Звезды над Занзибаром
Шрифт:
Со стоном Генрих упал назад в подушки, потом подскочил, встал с постели и тоже быстро оделся — как и его супруга, которая как раз надевала новые сапожки.
— Подожди, Биби, не забудь! — Он протянул ей шаль.
— Я не забыла — я терпеть ее не могу! — Она топнула ногой, как капризный ребенок. — Она как петля у меня на шее!
Он удержал ее за руку, когда она уже хотела выскочить из комнаты, требовательно протягивая ей шаль.
— Накинь, Биби! Иначе ты заболеешь — и наш ребенок тоже. И вот еще возьми! — Эмили буквально вырвала у него из рук перчатки, спустилась по лестнице и пробежала через вестибюль, где отодвинула задвижку на массивной двери и переступила через порог.

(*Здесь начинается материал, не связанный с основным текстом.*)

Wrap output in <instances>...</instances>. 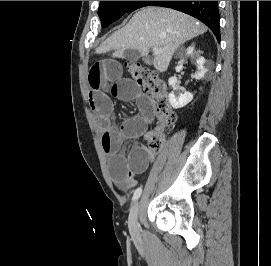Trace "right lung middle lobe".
Here are the masks:
<instances>
[{
    "instance_id": "right-lung-middle-lobe-1",
    "label": "right lung middle lobe",
    "mask_w": 271,
    "mask_h": 266,
    "mask_svg": "<svg viewBox=\"0 0 271 266\" xmlns=\"http://www.w3.org/2000/svg\"><path fill=\"white\" fill-rule=\"evenodd\" d=\"M153 1H100L98 15L101 19L102 27H107L112 22L121 18L128 12L149 6Z\"/></svg>"
}]
</instances>
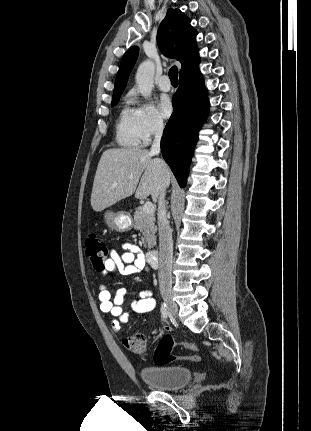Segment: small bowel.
Returning <instances> with one entry per match:
<instances>
[{
  "instance_id": "obj_1",
  "label": "small bowel",
  "mask_w": 311,
  "mask_h": 431,
  "mask_svg": "<svg viewBox=\"0 0 311 431\" xmlns=\"http://www.w3.org/2000/svg\"><path fill=\"white\" fill-rule=\"evenodd\" d=\"M123 253L112 251L105 261L104 269L101 272L104 276L119 272L124 275L138 273L145 269L146 260L139 248L130 244H123ZM127 290L120 288L113 297L108 288L102 284L98 294L100 310L109 313L114 317L112 327L116 332L120 331L121 325L127 323L133 314H143L151 312L156 307V300L151 290H142L138 297L131 302L130 310L124 311L122 308Z\"/></svg>"
}]
</instances>
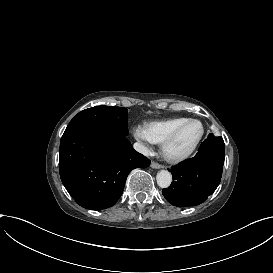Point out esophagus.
<instances>
[{"instance_id": "esophagus-1", "label": "esophagus", "mask_w": 273, "mask_h": 273, "mask_svg": "<svg viewBox=\"0 0 273 273\" xmlns=\"http://www.w3.org/2000/svg\"><path fill=\"white\" fill-rule=\"evenodd\" d=\"M151 168H153V169H160V168H162V165H160V164H158L156 162H152L151 163Z\"/></svg>"}]
</instances>
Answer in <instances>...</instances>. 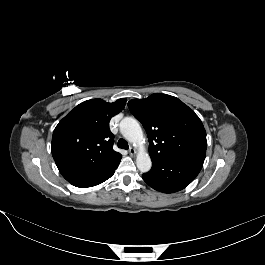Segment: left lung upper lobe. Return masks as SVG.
<instances>
[{
	"label": "left lung upper lobe",
	"instance_id": "5c2ea615",
	"mask_svg": "<svg viewBox=\"0 0 265 265\" xmlns=\"http://www.w3.org/2000/svg\"><path fill=\"white\" fill-rule=\"evenodd\" d=\"M128 107L147 132L151 160L206 151L201 120L178 98L155 93L146 99L130 100Z\"/></svg>",
	"mask_w": 265,
	"mask_h": 265
}]
</instances>
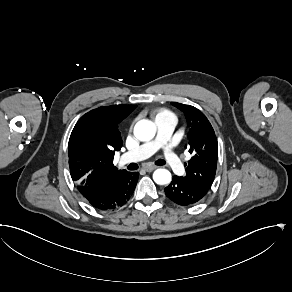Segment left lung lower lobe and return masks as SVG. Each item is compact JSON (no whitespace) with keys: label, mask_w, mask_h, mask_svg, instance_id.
Wrapping results in <instances>:
<instances>
[{"label":"left lung lower lobe","mask_w":292,"mask_h":292,"mask_svg":"<svg viewBox=\"0 0 292 292\" xmlns=\"http://www.w3.org/2000/svg\"><path fill=\"white\" fill-rule=\"evenodd\" d=\"M207 192L185 183L178 176H173L172 182L165 188L166 196L181 206H190L199 202Z\"/></svg>","instance_id":"left-lung-lower-lobe-1"}]
</instances>
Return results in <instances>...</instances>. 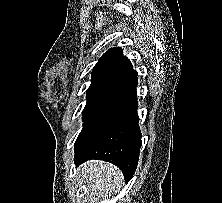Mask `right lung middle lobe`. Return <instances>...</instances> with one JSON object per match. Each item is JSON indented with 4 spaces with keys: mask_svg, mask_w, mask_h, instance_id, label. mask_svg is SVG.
<instances>
[{
    "mask_svg": "<svg viewBox=\"0 0 222 203\" xmlns=\"http://www.w3.org/2000/svg\"><path fill=\"white\" fill-rule=\"evenodd\" d=\"M113 97V94L101 91L88 90L87 103L82 112L83 120L90 117L95 111L102 107Z\"/></svg>",
    "mask_w": 222,
    "mask_h": 203,
    "instance_id": "1",
    "label": "right lung middle lobe"
}]
</instances>
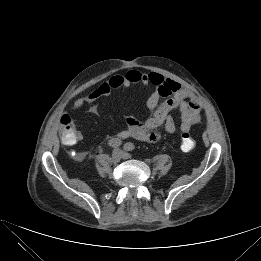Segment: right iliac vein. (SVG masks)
Masks as SVG:
<instances>
[{"label":"right iliac vein","instance_id":"1","mask_svg":"<svg viewBox=\"0 0 261 261\" xmlns=\"http://www.w3.org/2000/svg\"><path fill=\"white\" fill-rule=\"evenodd\" d=\"M121 156H122V152L120 151V150H114L113 152H112V155H111V158H110V160H111V162L113 163V164H117L119 161H120V159H121Z\"/></svg>","mask_w":261,"mask_h":261}]
</instances>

Она сразу по щиколотку утонула в снегу; снег, казалось, светился, освещая предрассветные утренние часы. Зачарованная, она наблюдала, как при каждом выдохе
— Эй, Биби!
Она оглянулась и увидела, что в нее летит белый мяч размером с кулак, который попал ей в плечо и рассыпался — частью в виде пудры, а частью — крошками, оставшимися на плече ее накидки. Ее рот округлился, она издала делано возмущенное «Ой!», но ей хотелось рассмеяться.
Генрих наклонился и руками в перчатках набрал снегу, чтобы слепить новый снежок, и Эмили тоже нагнулась, чтобы последовать его примеру.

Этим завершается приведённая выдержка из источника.